_PROBLEM TO SOLVE_
Set down the whole listing below exactly, without pictures.

_DATA SHOWN_
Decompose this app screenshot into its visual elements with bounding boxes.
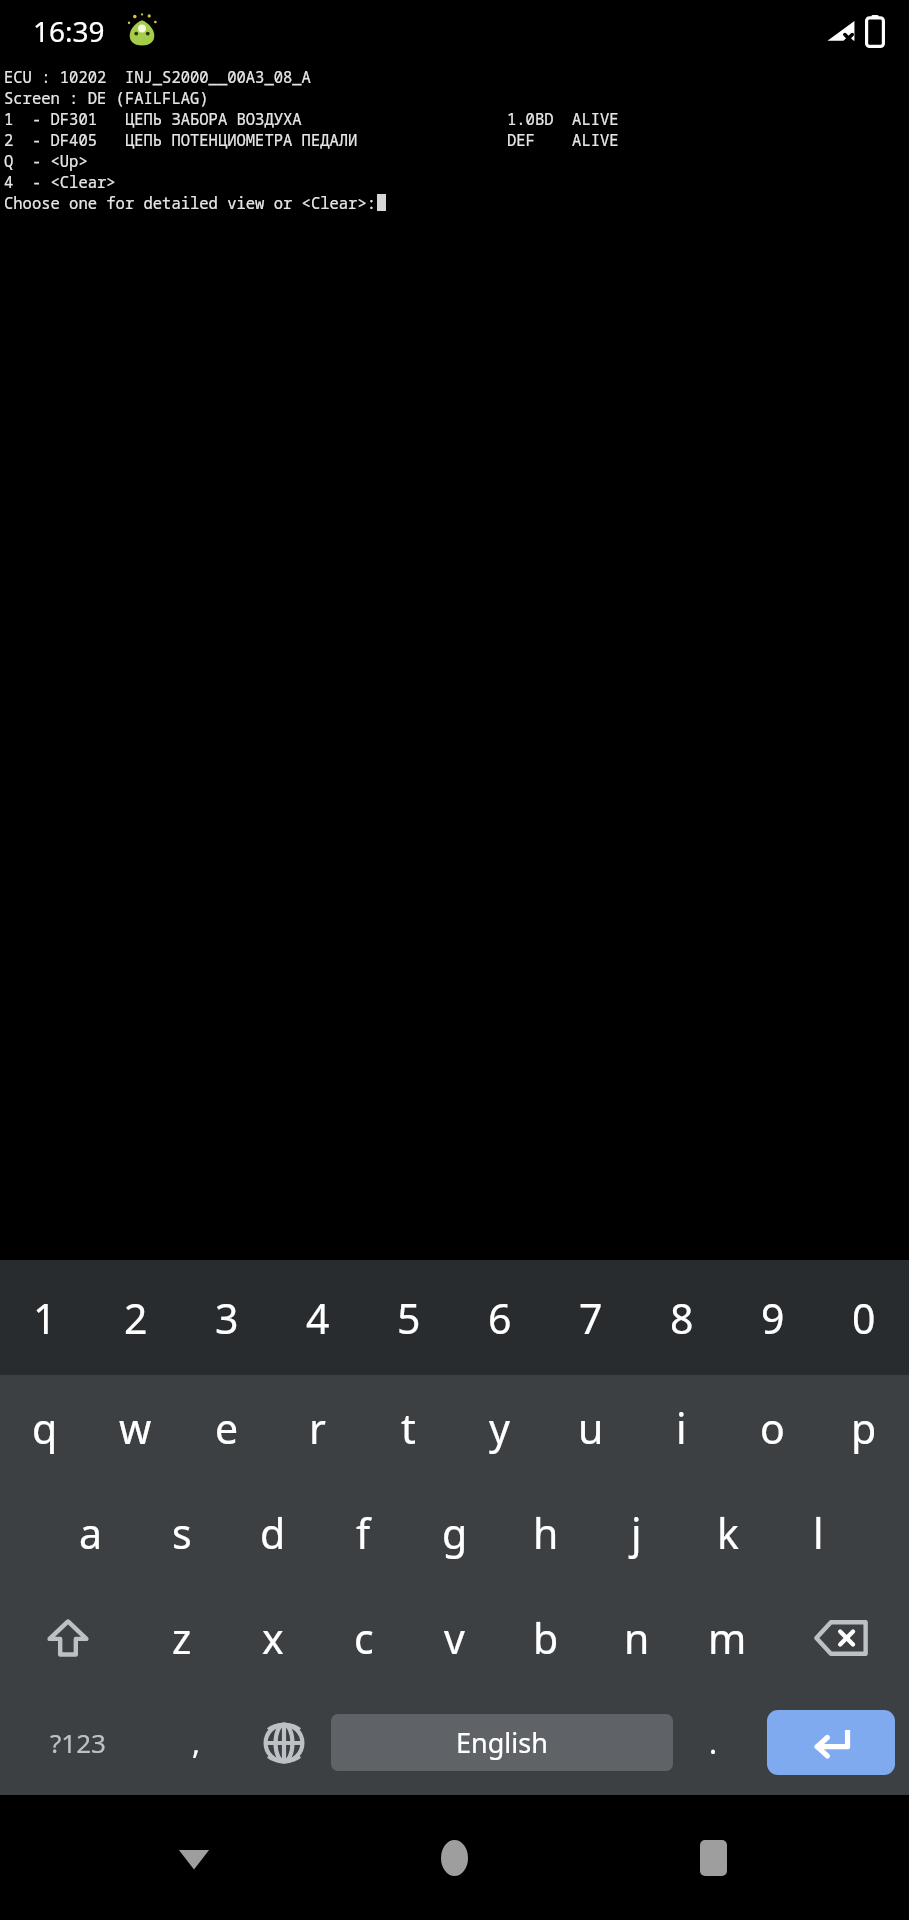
button[interactable]: g — [409, 1480, 500, 1585]
button[interactable]: b — [500, 1585, 591, 1690]
button[interactable]: t — [363, 1375, 454, 1480]
staticText: 3 — [215, 1290, 239, 1346]
staticText: x — [262, 1610, 284, 1666]
button[interactable]: Change language — [236, 1690, 331, 1795]
staticText: , — [192, 1722, 201, 1763]
button[interactable]: v — [409, 1585, 500, 1690]
button[interactable]: Backspace — [773, 1585, 909, 1690]
staticText: d — [260, 1505, 286, 1561]
staticText: b — [533, 1610, 559, 1666]
button[interactable]: i — [636, 1375, 727, 1480]
staticText: n — [624, 1610, 650, 1666]
staticText: English — [456, 1724, 548, 1761]
button[interactable]: j — [591, 1480, 682, 1585]
button[interactable]: , — [156, 1690, 236, 1795]
staticText: Screen : DE (FAILFLAG) — [4, 87, 209, 108]
staticText: j — [631, 1505, 642, 1561]
button[interactable]: e — [181, 1375, 272, 1480]
staticText: DEF ALIVE — [507, 129, 619, 150]
button[interactable]: x — [227, 1585, 318, 1690]
staticText: 1 — [33, 1290, 57, 1346]
staticText: c — [354, 1610, 374, 1666]
button[interactable]: h — [500, 1480, 591, 1585]
staticText: e — [215, 1400, 239, 1456]
staticText: y — [489, 1400, 510, 1456]
staticText: a — [79, 1505, 103, 1561]
button[interactable]: 3 — [181, 1260, 272, 1375]
staticText: Q - <Up> — [4, 150, 88, 171]
button[interactable]: 1 — [0, 1260, 90, 1375]
staticText: r — [309, 1400, 326, 1456]
staticText: p — [851, 1400, 877, 1456]
staticText: 2 - DF405 ЦЕПЬ ПОТЕНЦИОМЕТРА ПЕДАЛИ — [4, 129, 358, 150]
button[interactable]: 6 — [454, 1260, 545, 1375]
staticText: 16:39 — [33, 12, 105, 50]
button[interactable]: ?123 — [0, 1690, 156, 1795]
staticText: s — [172, 1505, 192, 1561]
button[interactable]: u — [545, 1375, 636, 1480]
button[interactable]: Back — [134, 1798, 254, 1918]
staticText: ECU : 10202 INJ_S2000__00A3_08_A — [4, 66, 311, 87]
button[interactable]: English — [331, 1714, 673, 1771]
staticText: 9 — [761, 1290, 785, 1346]
button[interactable]: o — [727, 1375, 818, 1480]
button[interactable]: s — [136, 1480, 227, 1585]
staticText: . — [709, 1722, 718, 1763]
staticText: ?123 — [50, 1725, 106, 1760]
button[interactable]: d — [227, 1480, 318, 1585]
staticText: 7 — [579, 1290, 603, 1346]
button[interactable]: . — [673, 1690, 753, 1795]
staticText: v — [444, 1610, 465, 1666]
button[interactable]: 5 — [363, 1260, 454, 1375]
staticText: g — [442, 1505, 468, 1561]
staticText: 0 — [852, 1290, 876, 1346]
button[interactable]: z — [136, 1585, 227, 1690]
button[interactable]: Enter — [767, 1710, 895, 1775]
button[interactable]: Recent apps — [653, 1798, 773, 1918]
button[interactable]: Shift — [0, 1585, 136, 1690]
staticText: 5 — [397, 1290, 421, 1346]
button[interactable]: 8 — [636, 1260, 727, 1375]
button[interactable]: w — [90, 1375, 181, 1480]
button[interactable]: l — [773, 1480, 864, 1585]
button[interactable]: 2 — [90, 1260, 181, 1375]
staticText: 4 - <Clear> — [4, 171, 116, 192]
button[interactable]: Home — [394, 1798, 514, 1918]
button[interactable]: p — [818, 1375, 909, 1480]
staticText: 2 — [124, 1290, 148, 1346]
staticText: q — [32, 1400, 58, 1456]
button[interactable]: a — [45, 1480, 136, 1585]
button[interactable]: m — [682, 1585, 773, 1690]
button[interactable]: 9 — [727, 1260, 818, 1375]
staticText: w — [119, 1400, 152, 1456]
staticText: t — [401, 1400, 416, 1456]
staticText: i — [676, 1400, 687, 1456]
button[interactable]: c — [318, 1585, 409, 1690]
staticText: h — [533, 1505, 559, 1561]
button[interactable]: n — [591, 1585, 682, 1690]
staticText: l — [813, 1505, 824, 1561]
staticText: 1 - DF301 ЦЕПЬ ЗАБОРА ВОЗДУХА — [4, 108, 302, 129]
staticText: 8 — [670, 1290, 694, 1346]
button[interactable]: f — [318, 1480, 409, 1585]
staticText: f — [356, 1505, 371, 1561]
button[interactable]: 4 — [272, 1260, 363, 1375]
button[interactable]: 7 — [545, 1260, 636, 1375]
staticText: Choose one for detailed view or <Clear>: — [4, 192, 377, 213]
staticText: z — [172, 1610, 192, 1666]
button[interactable]: 0 — [818, 1260, 909, 1375]
staticText: k — [717, 1505, 739, 1561]
staticText: u — [578, 1400, 604, 1456]
staticText: o — [760, 1400, 785, 1456]
staticText: 6 — [488, 1290, 512, 1346]
button[interactable]: q — [0, 1375, 90, 1480]
staticText: m — [708, 1610, 747, 1666]
button[interactable]: y — [454, 1375, 545, 1480]
button[interactable]: r — [272, 1375, 363, 1480]
staticText: 4 — [306, 1290, 330, 1346]
staticText: 1.0BD ALIVE — [507, 108, 619, 129]
button[interactable]: k — [682, 1480, 773, 1585]
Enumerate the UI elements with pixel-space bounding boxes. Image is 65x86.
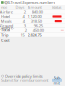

_EXERCISE OUTPUT_
Decompose this app screenshot into its visual elements with bounding boxes.
button[interactable]: g — [409, 1480, 500, 1585]
button[interactable]: b — [500, 1585, 591, 1690]
button[interactable]: t — [363, 1375, 454, 1480]
staticText: 3 — [215, 1290, 239, 1346]
staticText: x — [262, 1610, 284, 1666]
button[interactable]: Change language — [236, 1690, 331, 1795]
staticText: , — [192, 1722, 201, 1763]
button[interactable]: v — [409, 1585, 500, 1690]
button[interactable]: Backspace — [773, 1585, 909, 1690]
staticText: d — [260, 1505, 286, 1561]
staticText: b — [533, 1610, 559, 1666]
button[interactable]: i — [636, 1375, 727, 1480]
staticText: n — [624, 1610, 650, 1666]
staticText: English — [456, 1724, 548, 1761]
button[interactable]: j — [591, 1480, 682, 1585]
button[interactable]: , — [156, 1690, 236, 1795]
staticText: Screen : DE (FAILFLAG) — [4, 87, 209, 108]
staticText: j — [631, 1505, 642, 1561]
button[interactable]: e — [181, 1375, 272, 1480]
staticText: DEF ALIVE — [507, 129, 619, 150]
button[interactable]: x — [227, 1585, 318, 1690]
staticText: 1 — [33, 1290, 57, 1346]
staticText: c — [354, 1610, 374, 1666]
button[interactable]: h — [500, 1480, 591, 1585]
staticText: e — [215, 1400, 239, 1456]
staticText: y — [489, 1400, 510, 1456]
staticText: a — [79, 1505, 103, 1561]
button[interactable]: 3 — [181, 1260, 272, 1375]
staticText: Q - <Up> — [4, 150, 88, 171]
button[interactable]: 1 — [0, 1260, 90, 1375]
staticText: r — [309, 1400, 326, 1456]
staticText: p — [851, 1400, 877, 1456]
staticText: 2 - DF405 ЦЕПЬ ПОТЕНЦИОМЕТРА ПЕДАЛИ — [4, 129, 358, 150]
button[interactable]: 6 — [454, 1260, 545, 1375]
staticText: 16:39 — [33, 12, 105, 50]
button[interactable]: ?123 — [0, 1690, 156, 1795]
staticText: s — [172, 1505, 192, 1561]
button[interactable]: u — [545, 1375, 636, 1480]
button[interactable]: Back — [134, 1798, 254, 1918]
staticText: ECU : 10202 INJ_S2000__00A3_08_A — [4, 66, 311, 87]
button[interactable]: English — [331, 1714, 673, 1771]
staticText: 9 — [761, 1290, 785, 1346]
button[interactable]: o — [727, 1375, 818, 1480]
button[interactable]: s — [136, 1480, 227, 1585]
staticText: . — [709, 1722, 718, 1763]
staticText: ?123 — [50, 1725, 106, 1760]
button[interactable]: d — [227, 1480, 318, 1585]
staticText: 7 — [579, 1290, 603, 1346]
button[interactable]: . — [673, 1690, 753, 1795]
staticText: v — [444, 1610, 465, 1666]
button[interactable]: 5 — [363, 1260, 454, 1375]
staticText: g — [442, 1505, 468, 1561]
staticText: 0 — [852, 1290, 876, 1346]
button[interactable]: z — [136, 1585, 227, 1690]
button[interactable]: Enter — [767, 1710, 895, 1775]
button[interactable]: Recent apps — [653, 1798, 773, 1918]
button[interactable]: Shift — [0, 1585, 136, 1690]
staticText: 5 — [397, 1290, 421, 1346]
button[interactable]: 8 — [636, 1260, 727, 1375]
button[interactable]: w — [90, 1375, 181, 1480]
button[interactable]: l — [773, 1480, 864, 1585]
button[interactable]: 2 — [90, 1260, 181, 1375]
staticText: 4 - <Clear> — [4, 171, 116, 192]
button[interactable]: Home — [394, 1798, 514, 1918]
button[interactable]: p — [818, 1375, 909, 1480]
staticText: 2 — [124, 1290, 148, 1346]
staticText: q — [32, 1400, 58, 1456]
button[interactable]: a — [45, 1480, 136, 1585]
button[interactable]: m — [682, 1585, 773, 1690]
button[interactable]: 9 — [727, 1260, 818, 1375]
staticText: w — [119, 1400, 152, 1456]
staticText: t — [401, 1400, 416, 1456]
staticText: i — [676, 1400, 687, 1456]
button[interactable]: c — [318, 1585, 409, 1690]
staticText: h — [533, 1505, 559, 1561]
button[interactable]: n — [591, 1585, 682, 1690]
staticText: l — [813, 1505, 824, 1561]
staticText: 1 - DF301 ЦЕПЬ ЗАБОРА ВОЗДУХА — [4, 108, 302, 129]
staticText: 8 — [670, 1290, 694, 1346]
button[interactable]: f — [318, 1480, 409, 1585]
staticText: f — [356, 1505, 371, 1561]
button[interactable]: 4 — [272, 1260, 363, 1375]
button[interactable]: 7 — [545, 1260, 636, 1375]
staticText: Choose one for detailed view or <Clear>: — [4, 192, 377, 213]
staticText: z — [172, 1610, 192, 1666]
button[interactable]: 0 — [818, 1260, 909, 1375]
staticText: k — [717, 1505, 739, 1561]
staticText: u — [578, 1400, 604, 1456]
staticText: o — [760, 1400, 785, 1456]
staticText: 6 — [488, 1290, 512, 1346]
button[interactable]: q — [0, 1375, 90, 1480]
staticText: m — [708, 1610, 747, 1666]
button[interactable]: y — [454, 1375, 545, 1480]
button[interactable]: r — [272, 1375, 363, 1480]
staticText: 4 — [306, 1290, 330, 1346]
staticText: 1.0BD ALIVE — [507, 108, 619, 129]
button[interactable]: k — [682, 1480, 773, 1585]
Enumerate the UI elements with pixel-space bounding boxes. Image is 65x86.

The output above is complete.